Set It Off Response- Springer Essay
The quote that I chose to focus on considering the film "Set It Off" comes from Kimberly Springer's essay "Waiting to Set It Off".
" In popular culture and accepted historical iconography it would be redundant to speak of 'African American women's violence' or the 'violent African American woman.' Black people depending on the icons in current usage, are thought to be inherently violent. I maintain that when it comes to women, race, and violence, white North American women are assumed to have been provoked to violence; they are not permitted violent impulses. Oppositionally, African Americans are thought to be always already violent due to their 'savage' ancestry..." (Springer 174).
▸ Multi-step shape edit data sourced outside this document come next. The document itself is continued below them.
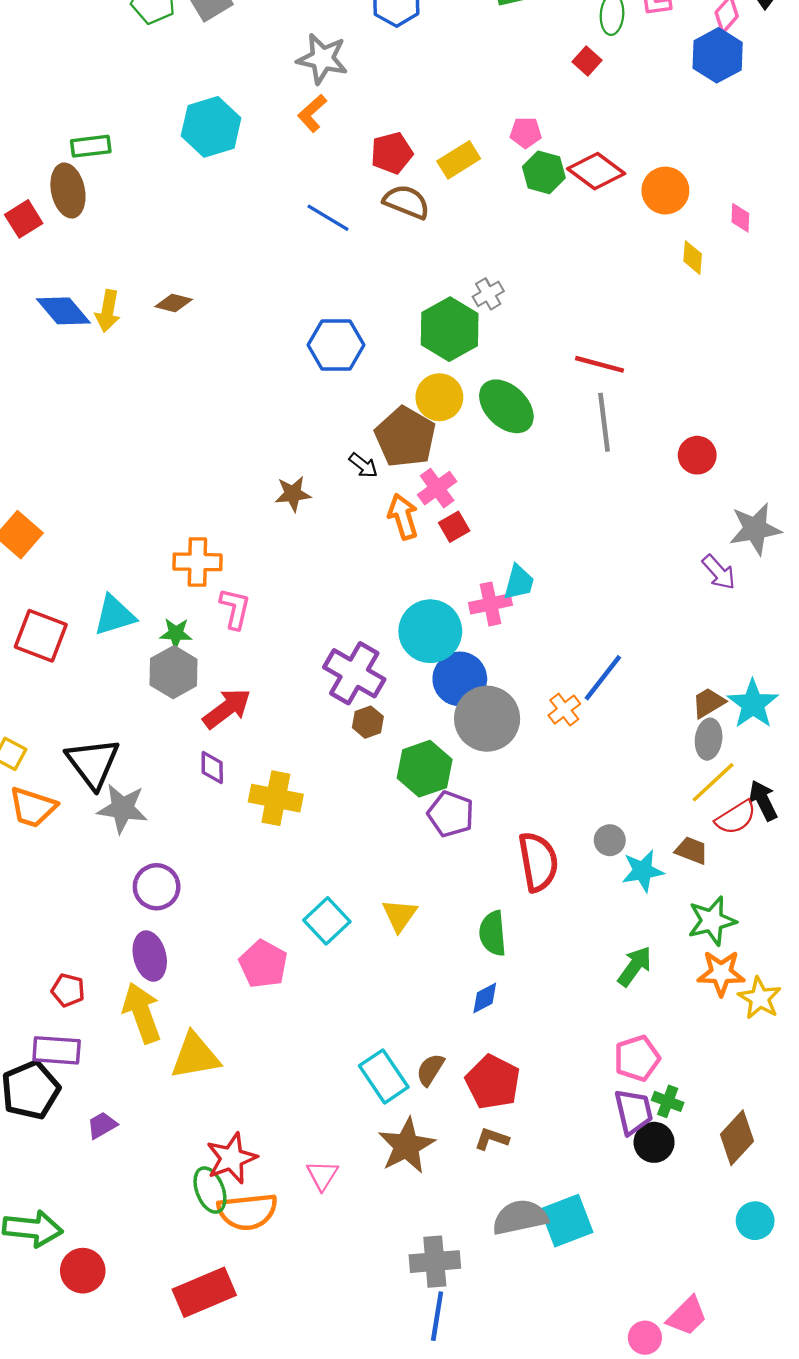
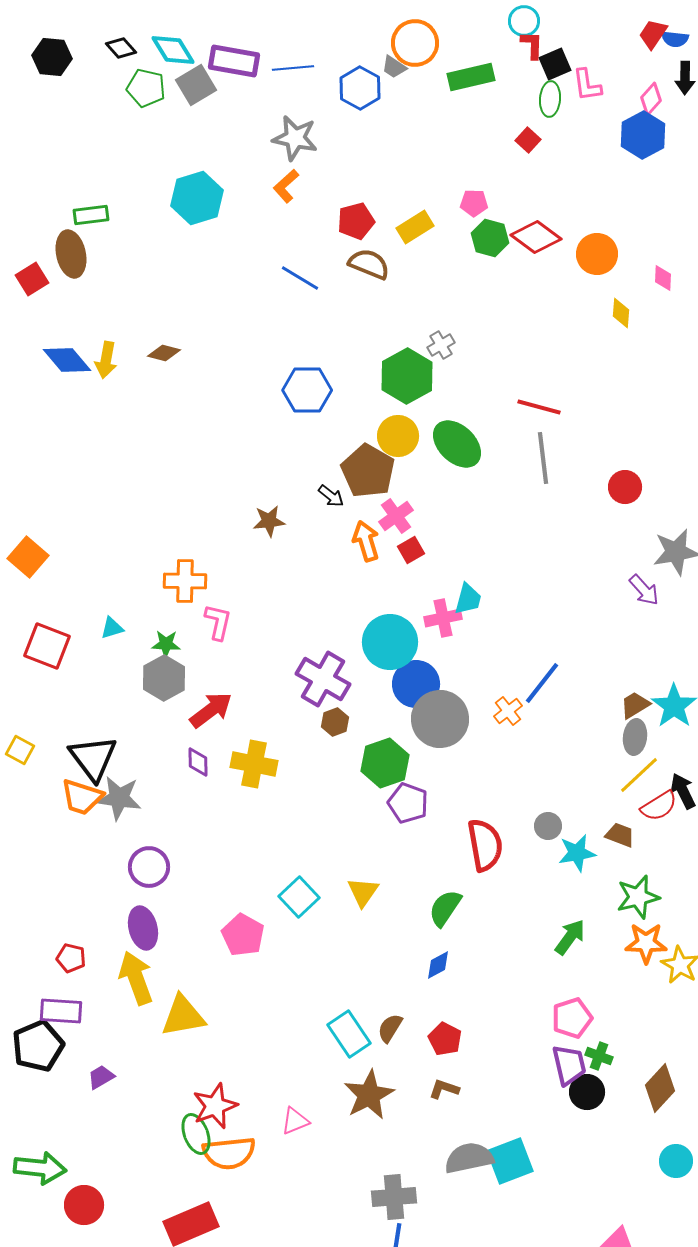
cyan triangle: (115, 615) -> (112, 628), size x0.6
yellow cross: (276, 798) -> (254, 764), moved
orange trapezoid: (33, 807) -> (82, 797), moved
green semicircle: (493, 933) -> (445, 908), turned 39
red pentagon: (493, 1082) -> (445, 1039), size x0.7
pink triangle: (322, 1175) -> (295, 1121), turned 36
When you first begin watching Set If Off, the opening scene is the bank robbery that Vivica A. Fox's character, Frankie, gets fired for, and potentially blamed for because of her African American status. The police assumed that because the bank robbers happened to be black, that Frankie was somehow conspiring with her "friends" in the robbery. You immediately side with Frankie since she is being discriminated because of her race. Springer reestablishes this concept when she discusses the stereotypical idea of inherent violence among African American women. White North American women also knowingly commit crimes, but they are not born with the "violent tendencies" that African American women are. Frankie's co-workers for the most part were white, specifically one female co-worker that is standing right next to her during the bank robbery. However, the police never discriminate the white woman co-worker and threaten her with conspiracy charges. Instead, they focus the blame on Frankie because after all...Frankie is an African-American woman working at a bank during a robbery by three African-American men. This, in turn, helps you to continue siding with Frankie throughout the film. Even while the women are planning and then actually robbing a few banks, deep-down inside you are rooting for them to come out victorious! For so long they have felt oppressed or discriminated because of their race, and now it was their turn to take a stand (in a very bold and drastic way). This is because you, as the viewer, and unlike the police questioning Frankie in the very beggining of the film, are aware of the proposterious association with innate violence due to "savage ancestry" in African American women (Springer 174).